Like so many other communities (i.e. New York City, Detroit and San Francisco) that are also undergoing a similar transition as the Navy Yard, where Black and Brown families are being displaced and replaced by an influx of usually white, affluent, college-educated migrants under the guise of urban revitalization. Those displaced communities are often thrown into a cycle of instability and forced to combat disruptions in health care access, loss of community support networks, and additional financial and mental distress.
Waverly Place in Chinatown, San Francisco. (Credit: Russell Mondy/flickr)
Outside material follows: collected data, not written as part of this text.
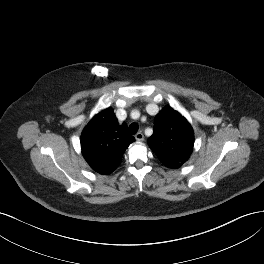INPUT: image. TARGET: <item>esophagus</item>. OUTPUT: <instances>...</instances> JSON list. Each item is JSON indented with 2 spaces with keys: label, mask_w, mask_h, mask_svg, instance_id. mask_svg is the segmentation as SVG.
Returning a JSON list of instances; mask_svg holds the SVG:
<instances>
[{
  "label": "esophagus",
  "mask_w": 264,
  "mask_h": 264,
  "mask_svg": "<svg viewBox=\"0 0 264 264\" xmlns=\"http://www.w3.org/2000/svg\"><path fill=\"white\" fill-rule=\"evenodd\" d=\"M135 139L137 141H143L144 140V135L142 132H138L136 135H135Z\"/></svg>",
  "instance_id": "esophagus-1"
}]
</instances>
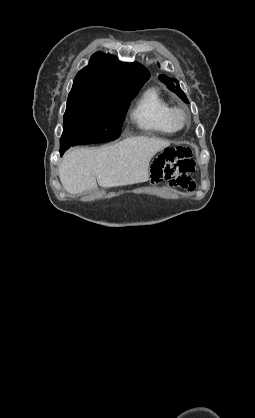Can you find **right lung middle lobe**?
Wrapping results in <instances>:
<instances>
[{
	"label": "right lung middle lobe",
	"mask_w": 255,
	"mask_h": 418,
	"mask_svg": "<svg viewBox=\"0 0 255 418\" xmlns=\"http://www.w3.org/2000/svg\"><path fill=\"white\" fill-rule=\"evenodd\" d=\"M138 91L139 89L126 92H70L60 146L70 147L117 139L130 101Z\"/></svg>",
	"instance_id": "right-lung-middle-lobe-1"
}]
</instances>
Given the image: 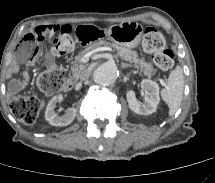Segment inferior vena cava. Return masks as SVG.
Listing matches in <instances>:
<instances>
[{
    "mask_svg": "<svg viewBox=\"0 0 215 183\" xmlns=\"http://www.w3.org/2000/svg\"><path fill=\"white\" fill-rule=\"evenodd\" d=\"M89 76H90V71L84 70L80 75V80L85 81L89 78Z\"/></svg>",
    "mask_w": 215,
    "mask_h": 183,
    "instance_id": "obj_1",
    "label": "inferior vena cava"
}]
</instances>
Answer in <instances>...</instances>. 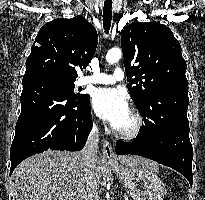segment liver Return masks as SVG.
Wrapping results in <instances>:
<instances>
[{
	"label": "liver",
	"instance_id": "1",
	"mask_svg": "<svg viewBox=\"0 0 205 200\" xmlns=\"http://www.w3.org/2000/svg\"><path fill=\"white\" fill-rule=\"evenodd\" d=\"M124 165H146L156 168V163L139 156L120 155ZM104 162L95 158L93 175L100 182ZM12 194L15 200H83L85 186L80 152L46 151L22 161L12 176Z\"/></svg>",
	"mask_w": 205,
	"mask_h": 200
}]
</instances>
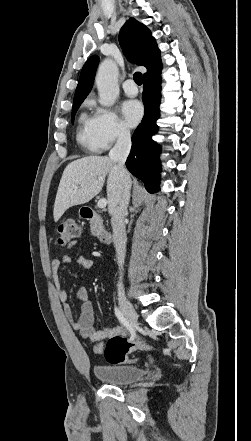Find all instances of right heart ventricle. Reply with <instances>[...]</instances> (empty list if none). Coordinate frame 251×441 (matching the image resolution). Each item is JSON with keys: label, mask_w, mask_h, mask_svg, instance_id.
<instances>
[{"label": "right heart ventricle", "mask_w": 251, "mask_h": 441, "mask_svg": "<svg viewBox=\"0 0 251 441\" xmlns=\"http://www.w3.org/2000/svg\"><path fill=\"white\" fill-rule=\"evenodd\" d=\"M76 138L78 143L90 152L102 150L94 132L93 117L88 116L85 112L81 113L79 117Z\"/></svg>", "instance_id": "e07e8e85"}]
</instances>
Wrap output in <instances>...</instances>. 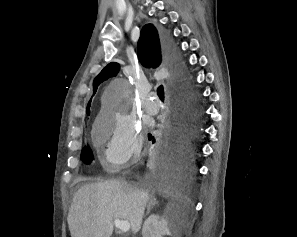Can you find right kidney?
Returning <instances> with one entry per match:
<instances>
[{
  "instance_id": "right-kidney-1",
  "label": "right kidney",
  "mask_w": 297,
  "mask_h": 237,
  "mask_svg": "<svg viewBox=\"0 0 297 237\" xmlns=\"http://www.w3.org/2000/svg\"><path fill=\"white\" fill-rule=\"evenodd\" d=\"M170 235L167 221L158 214L150 215L142 229L143 237H164Z\"/></svg>"
}]
</instances>
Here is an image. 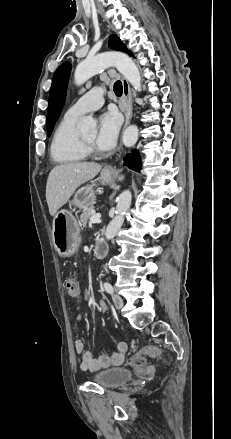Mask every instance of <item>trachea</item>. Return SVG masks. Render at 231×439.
I'll list each match as a JSON object with an SVG mask.
<instances>
[{
  "label": "trachea",
  "mask_w": 231,
  "mask_h": 439,
  "mask_svg": "<svg viewBox=\"0 0 231 439\" xmlns=\"http://www.w3.org/2000/svg\"><path fill=\"white\" fill-rule=\"evenodd\" d=\"M114 93L116 96L120 97L123 92V86L121 81H116L113 87Z\"/></svg>",
  "instance_id": "3493384b"
}]
</instances>
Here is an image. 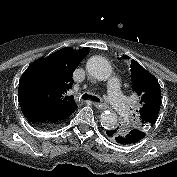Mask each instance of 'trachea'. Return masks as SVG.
Wrapping results in <instances>:
<instances>
[{
	"label": "trachea",
	"instance_id": "3493384b",
	"mask_svg": "<svg viewBox=\"0 0 177 177\" xmlns=\"http://www.w3.org/2000/svg\"><path fill=\"white\" fill-rule=\"evenodd\" d=\"M88 98L92 99L93 101L100 102V99L98 97L89 95L87 93H85L84 95H82V99H88Z\"/></svg>",
	"mask_w": 177,
	"mask_h": 177
}]
</instances>
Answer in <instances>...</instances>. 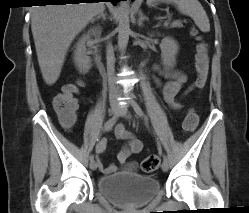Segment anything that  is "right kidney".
I'll return each instance as SVG.
<instances>
[{
    "mask_svg": "<svg viewBox=\"0 0 249 213\" xmlns=\"http://www.w3.org/2000/svg\"><path fill=\"white\" fill-rule=\"evenodd\" d=\"M100 28H93L84 34L83 37L77 42L74 50V63L81 73H87L91 68V59L86 53V41L91 35H99Z\"/></svg>",
    "mask_w": 249,
    "mask_h": 213,
    "instance_id": "obj_1",
    "label": "right kidney"
}]
</instances>
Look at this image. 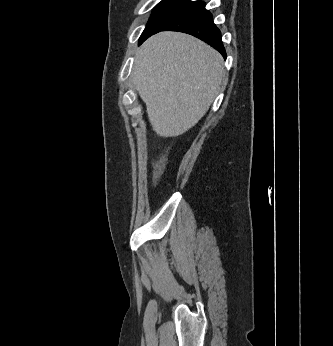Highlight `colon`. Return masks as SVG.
I'll return each instance as SVG.
<instances>
[{"instance_id":"1","label":"colon","mask_w":333,"mask_h":346,"mask_svg":"<svg viewBox=\"0 0 333 346\" xmlns=\"http://www.w3.org/2000/svg\"><path fill=\"white\" fill-rule=\"evenodd\" d=\"M163 163H164V160H161L158 164H157V167H156V173H155V178H158L161 170H162V167H163Z\"/></svg>"}]
</instances>
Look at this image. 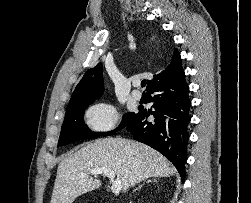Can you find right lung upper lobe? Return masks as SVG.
<instances>
[{
  "label": "right lung upper lobe",
  "instance_id": "cb5924a9",
  "mask_svg": "<svg viewBox=\"0 0 251 203\" xmlns=\"http://www.w3.org/2000/svg\"><path fill=\"white\" fill-rule=\"evenodd\" d=\"M181 65V57L176 49L170 64L162 70L157 75H154L153 80L147 81L148 90L152 85L163 80L167 75H169L175 68ZM102 64H97L94 68L89 69L78 83L75 91L72 94L69 104L84 102V101H94L101 97L103 93V75H102Z\"/></svg>",
  "mask_w": 251,
  "mask_h": 203
}]
</instances>
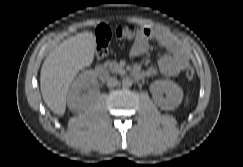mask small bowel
I'll use <instances>...</instances> for the list:
<instances>
[{
	"label": "small bowel",
	"instance_id": "obj_1",
	"mask_svg": "<svg viewBox=\"0 0 243 167\" xmlns=\"http://www.w3.org/2000/svg\"><path fill=\"white\" fill-rule=\"evenodd\" d=\"M150 40L156 41L168 54L159 59L157 68H147L144 71L145 76L152 77L158 72L165 76H174L189 64L188 51L179 41L162 29L149 26L140 27L130 49L131 56L144 55L148 51Z\"/></svg>",
	"mask_w": 243,
	"mask_h": 167
}]
</instances>
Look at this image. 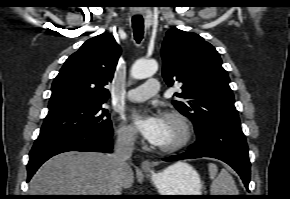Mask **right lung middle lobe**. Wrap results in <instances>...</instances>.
Returning a JSON list of instances; mask_svg holds the SVG:
<instances>
[{
  "mask_svg": "<svg viewBox=\"0 0 290 199\" xmlns=\"http://www.w3.org/2000/svg\"><path fill=\"white\" fill-rule=\"evenodd\" d=\"M104 103L70 106L49 112L39 136L69 133L78 130H107L112 128Z\"/></svg>",
  "mask_w": 290,
  "mask_h": 199,
  "instance_id": "right-lung-middle-lobe-1",
  "label": "right lung middle lobe"
}]
</instances>
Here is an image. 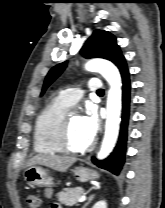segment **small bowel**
I'll return each mask as SVG.
<instances>
[{
  "label": "small bowel",
  "instance_id": "obj_1",
  "mask_svg": "<svg viewBox=\"0 0 165 208\" xmlns=\"http://www.w3.org/2000/svg\"><path fill=\"white\" fill-rule=\"evenodd\" d=\"M46 194H47V195H50V194H51V191H50V190H47V191H46ZM52 208H61V207L58 206L57 204H54V205L52 206Z\"/></svg>",
  "mask_w": 165,
  "mask_h": 208
}]
</instances>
However, there are communities who have survived this gentrification and displacement, such as Chinatown in San Francisco. Why..?? Because, of the Chinatown Rezoning Plan https://www.urbandisplacement.org/sites/default/files/images/urbandisplacementproject_policycasestudy_chinatown_april2016.pdf , which was implemented to protect the community from being re-designed by property developers. The result has been a community that currently retains its culture and its people.
Unfortunately, the current federal administration plans are focused on property and economic development, not on the community and its residents. As displayed by Trump’s Executive Order 13878, “Establishing a White House Council on Eliminating Regulatory Barriers to Affordable Housing,” dated June 25, 2019, https://www.whitehouse.gov/presidential-actions/executive-order-establishing-white-house-council-eliminating-regulatory-barriers-affordable-housing/ which will worsen this problem. This plan seeks to reverse many of the policies which protected communities like Chinatown in San Francisco.
Avila concludes by stating that he and other environmental health leaders, have a critical role to play in righting this wrong, and need to advocate for rapid change as these issues persist and grow. He also says, we have to be stewards of the public and demand greater accountability from those in office and in positions of power who can implement policies, laws, regulations and programs at the state and federal levels. Additionally, what is needed is to provide grassroots services to organizations who have the ability to listen, educate and mobilize communities that are at risk of displacement. This will help them stay in and improve their communities from the ground up and collectively echo their demand for tangible action and change.